Pour les étudiants, la rentrée 2018 coûtera 1,31% plus cher qu'en 2017, selon l'Unef

Des étudiants attendent une assemblée générale à l\'université de Nanterre (Hauts-de-Seine), le 15 mai 2018.
Des étudiants attendent une assemblée générale à l'université de Nanterre (Hauts-de-Seine), le 15 mai 2018. (GERARD JULIEN / AFP)

Selon l'enquête annuelle du syndicat étudiant, les deux principaux facteurs de la hausse sont l'augmentation des prix des loyers et des transports en commun. Près de la moitié des étudiants doivent trouver un emploi, en plus de leurs études, pour joindre les deux bouts.  

Loyers trop élevés, hausse des tarifs des transports en commun... Les étudiants n'ont pas fini de se serrer la ceinture. Le coût de la vie étudiante continue d'augmenter à quelques semaines de la rentrée universitaire, s'inquiète l'Unef, l'un des principaux syndicats étudiants, dans un rapport (PDF) publié lundi 20 août.
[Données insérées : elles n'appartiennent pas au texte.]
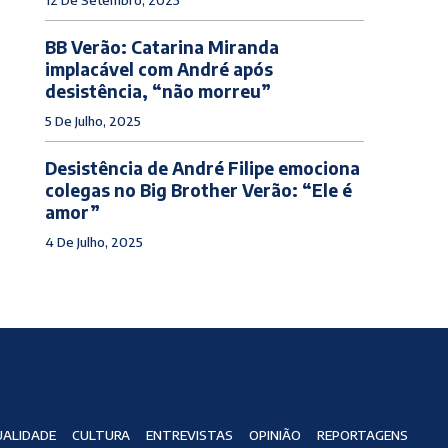
BB Verão: Catarina Miranda
implacável com André após
desistência, “não morreu”
5 De Julho, 2025
Desistência de André Filipe emociona
colegas no Big Brother Verão: “Ele é
amor”
4 De Julho, 2025
ALIDADE
CULTURA
ENTREVISTAS
OPINIÃO
REPORTAGENS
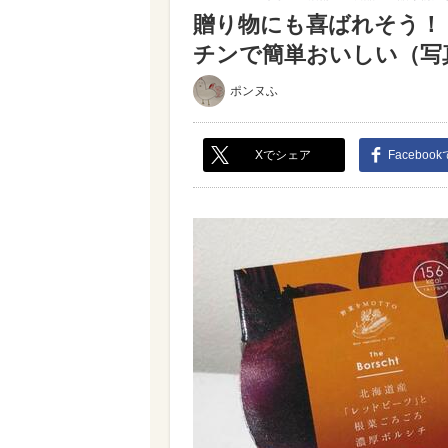
贈り物にも喜ばれそう！ 
チンで簡単おいしい（写真 
ポンヌふ
Xでシェア
Faceboo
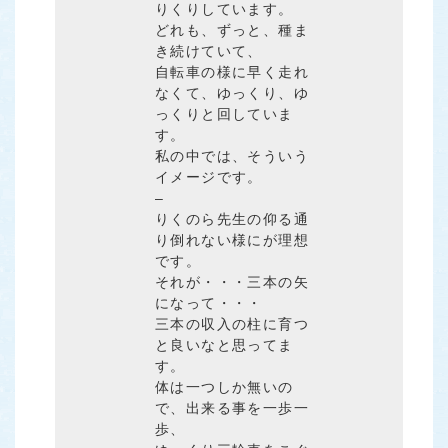
りくりしています。
どれも、ずっと、種ま
き続けていて、
自転車の様に早く走れ
なくて、ゆっくり、ゆ
っくりと回していま
す。
私の中では、そういう
イメージです。
–
りくのら先生の仰る通
り倒れない様にが理想
です。
それが・・・三本の矢
になって・・・
三本の収入の柱に育つ
と良いなと思ってま
す。
体は一つしか無いの
で、出来る事を一歩一
歩、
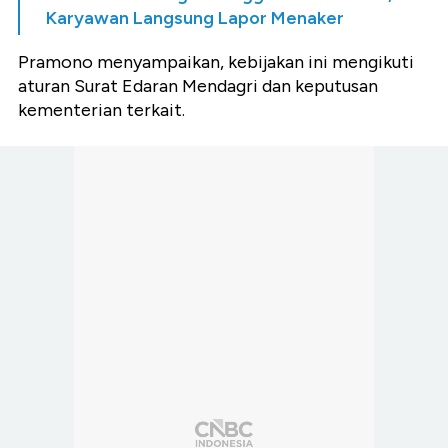
Karyawan Langsung Lapor Menaker
Pramono menyampaikan, kebijakan ini mengikuti
aturan Surat Edaran Mendagri dan keputusan
kementerian terkait.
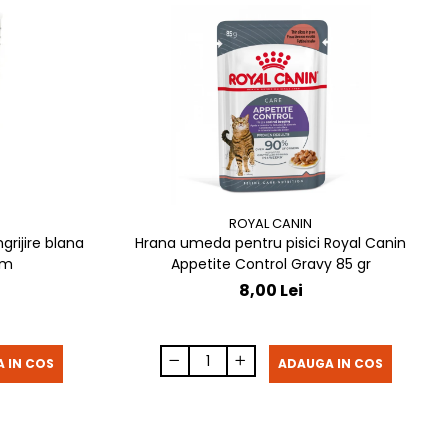
ROYAL CANIN
grijire blana
Hrana umeda pentru pisici Royal Canin
13 cm
Appetite Control Gravy 85 gr
8,00 Lei
 IN COS
ADAUGA IN COS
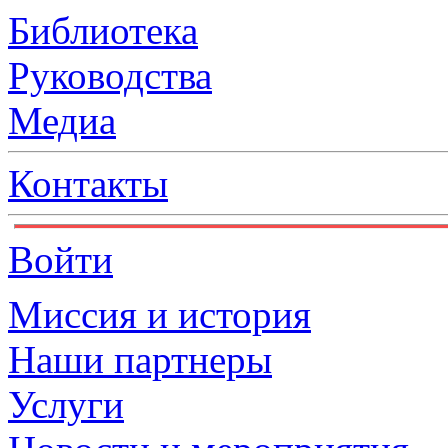
Библиотека
Руководства
Медиа
Контакты
Войти
Миссия и история
Наши партнеры
Услуги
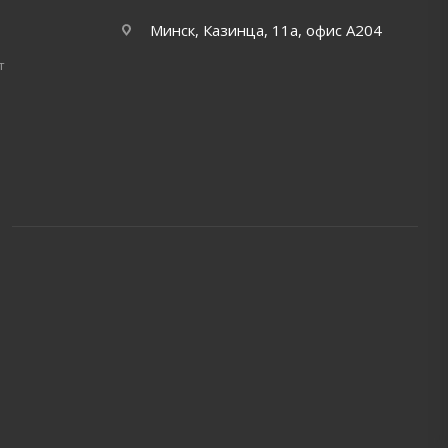
Минск, Казинца, 11а, офис А204
т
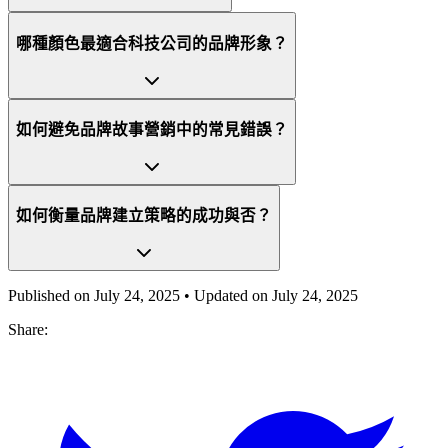
哪種顏色最適合科技公司的品牌形象？
如何避免品牌故事營銷中的常見錯誤？
如何衡量品牌建立策略的成功與否？
Published on
July 24, 2025
• Updated on
July 24, 2025
Share:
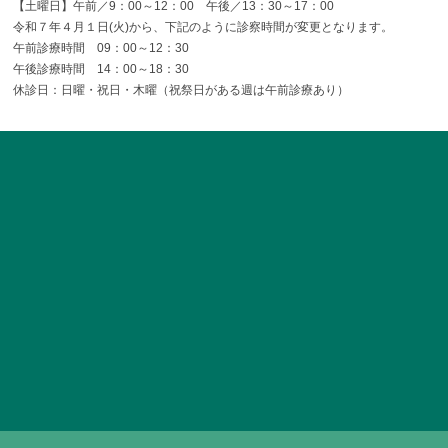
【土曜日】午前／9：00～12：00 午後／13：30～17：00
令和７年４月１日(火)から、下記のように診察時間が変更となります。
午前診療時間 09：00～12：30
午後診療時間 14：00～18：30
休診日：日曜・祝日・木曜（祝祭日がある週は午前診療あり）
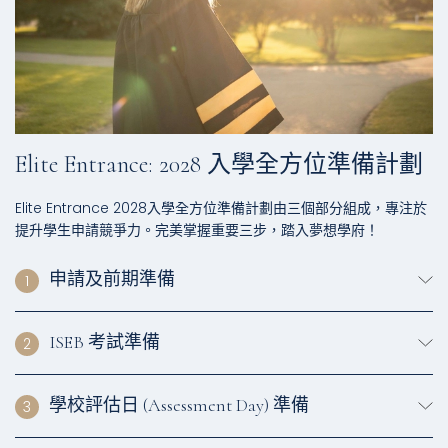
Elite Entrance: 2028 入學全方位準備計劃
Elite Entrance 2028入學全方位準備計劃由三個部分組成，專注於
提升學生申請競爭力。完美掌握重要三步，踏入夢想學府！
申請及前期準備
1
ISEB 考試準備
2
學校評估日 (Assessment Day) 準備
3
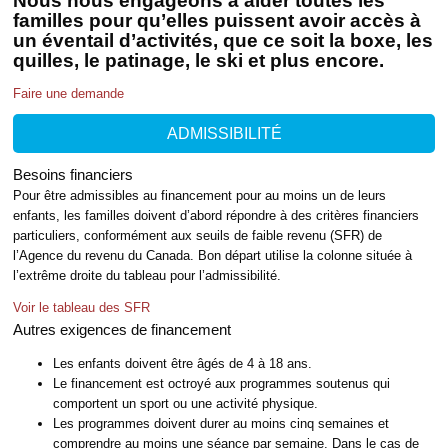
Nous nous engageons à aider toutes les
familles pour qu’elles puissent avoir accès à
un éventail d’activités, que ce soit la boxe, les
quilles, le patinage, le ski et plus encore.
Faire une demande
ADMISSIBILITÉ
Besoins financiers
Pour être admissibles au financement pour au moins un de leurs
enfants, les familles doivent d’abord répondre à des critères financiers
particuliers, conformément aux seuils de faible revenu (SFR) de
l’Agence du revenu du Canada. Bon départ utilise la colonne située à
l’extrême droite du tableau pour l’admissibilité.
Voir le tableau des SFR
Autres exigences de financement
Les enfants doivent être âgés de 4 à 18 ans.
Le financement est octroyé aux programmes soutenus qui
comportent un sport ou une activité physique.
Les programmes doivent durer au moins cinq semaines et
comprendre au moins une séance par semaine. Dans le cas de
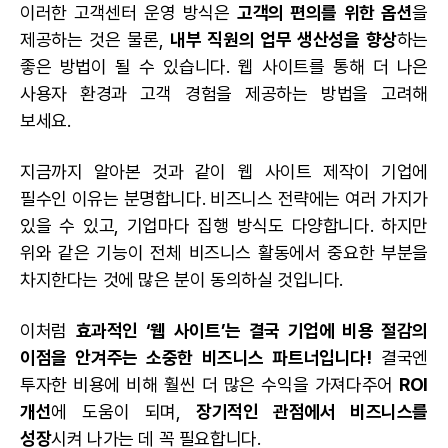
이러한 고객센터 운영 방식은
고객의 편의를 위한 옵션
을
제공하는 것은 물론,
내부 직원의 업무 생산성을 향상
하는
좋은 방법이 될 수 있습니다. 웹 사이트를 통해 더 나은
사용자 환경과 고객 경험을 제공하는 방법을 고려해
보세요.
지금까지 알아본 것과 같이 웹 사이트 제작이 기업에
필수인 이유는 분명합니다. 비즈니스 전략에는 여러 가지가
있을 수 있고, 기업마다 집행 방식도 다양합니다. 하지만
위와 같은 기능이 전체 비즈니스 활동에서 중요한 부분을
차지한다는 것에 많은 분이 동의하실 것입니다.
이처럼
효과적인 ‘웹 사이트’는 결국 기업에 비용 절감의
이점을 안겨주는 소중한 비즈니스 파트너입니다!
결국엔
투자한 비용에 비해 훨씬 더 많은 수익을 가져다주어
ROI
개선
에 도움이 되며,
장기적인 관점에서 비즈니스를
성장
시켜 나가는 데 꼭 필요합니다.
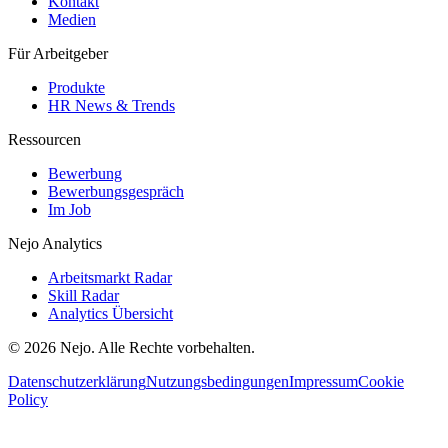
Kontakt
Medien
Für Arbeitgeber
Produkte
HR News & Trends
Ressourcen
Bewerbung
Bewerbungsgespräch
Im Job
Nejo Analytics
Arbeitsmarkt Radar
Skill Radar
Analytics Übersicht
© 2026 Nejo. Alle Rechte vorbehalten.
Datenschutzerklärung
Nutzungsbedingungen
Impressum
Cookie
Policy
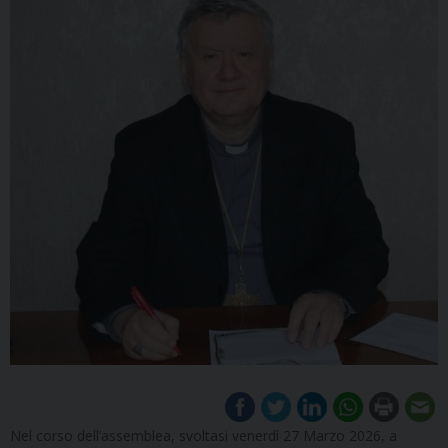
Nel corso dell’assemblea, svoltasi venerdì 27 Marzo 2026, a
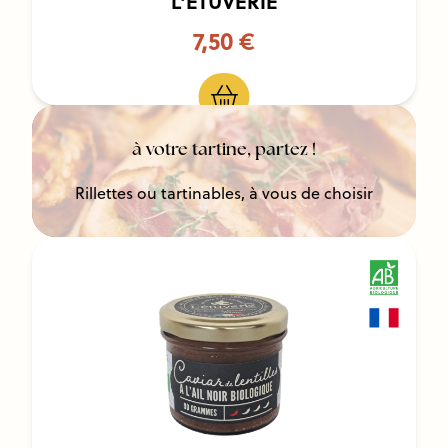
L'ETUVERIE
7,50 €
à votre tartine, partez !
Rillettes ou tartinables, à vous de choisir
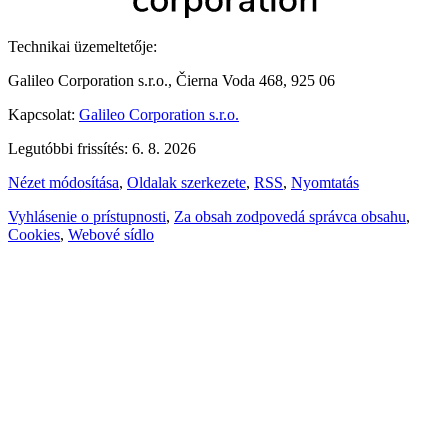
Technikai üzemeltetője:
Galileo Corporation s.r.o., Čierna Voda 468, 925 06
Kapcsolat:
Galileo Corporation s.r.o.
Legutóbbi frissítés: 6. 8. 2026
Nézet módosítása
,
Oldalak szerkezete
,
RSS
,
Nyomtatás
Vyhlásenie o prístupnosti
,
Za obsah zodpovedá správca obsahu
,
Cookies
,
Webové sídlo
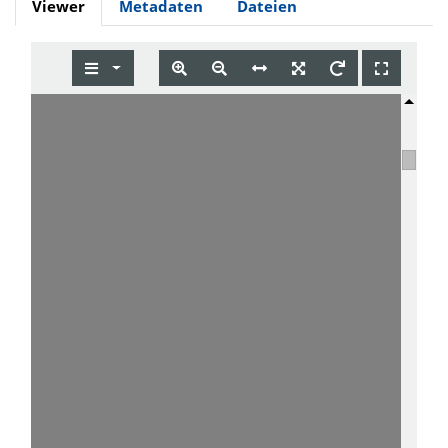
Viewer
Metadaten
Dateien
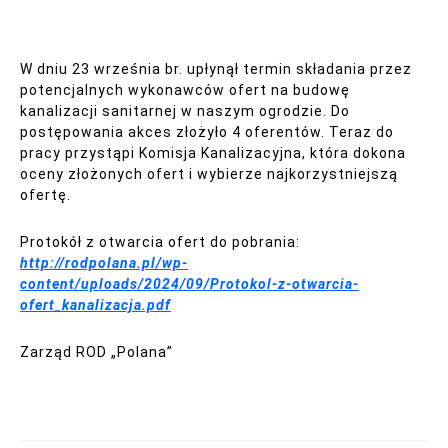
W dniu 23 września br. upłynął termin składania przez
potencjalnych wykonawców ofert na budowę
kanalizacji sanitarnej w naszym ogrodzie. Do
postępowania akces złożyło 4 oferentów. Teraz do
pracy przystąpi Komisja Kanalizacyjna, która dokona
oceny złożonych ofert i wybierze najkorzystniejszą
ofertę.
Protokół z otwarcia ofert do pobrania:
http://rodpolana.pl/wp-
content/uploads/2024/09/Protokol-z-otwarcia-
ofert_kanalizacja.pdf
Zarząd ROD „Polana”
Nawigacja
La rentrée 2018 coûtera 1,31% plus cher que celle de l'année dernière, qui était déjà en hausse (+2,09%), selon l'enquête annuelle du syndicat étudiant. Pour plus de la moitié des étudiants (56%), cette hausse dépasse le niveau de l'inflation, estimée en juin à 2% sur un an, souligne le rapport, dévoilé par RTL.

Un reste à charge en hausse de 129,59 euros

Après déduction des aides perçues (bourses, APL...), le reste à charge mensuel moyen pour un étudiant est de 837,72 euros. Il est en hausse de 129,59 euros en 2018, a calculé l'Unef. Les deux principaux facteurs de la hausse sont l'augmentation des prix des loyers – 54% du budget étudiant – et des transports en commun. 

Le syndicat constate que nombre d'étudiants n'ont pas d'autre choix que de compter sur des aides familiales ou de prendre un job étudiant. Près de la moitié des étudiants (46%) sont contraints de travailler en parallèle de leurs études, ce qui est la première cause d'échec à l'université, rappelle l'Unef.

Pour améliorer les conditions de vie des étudiants, le syndicat (classé à gauche) réclame notamment la revalorisation de 20% des bourses et des APL – gelées en 2018 – et l'élargissement du système d'aides alors que 73,5% des étudiants en sont exclus selon le syndicat.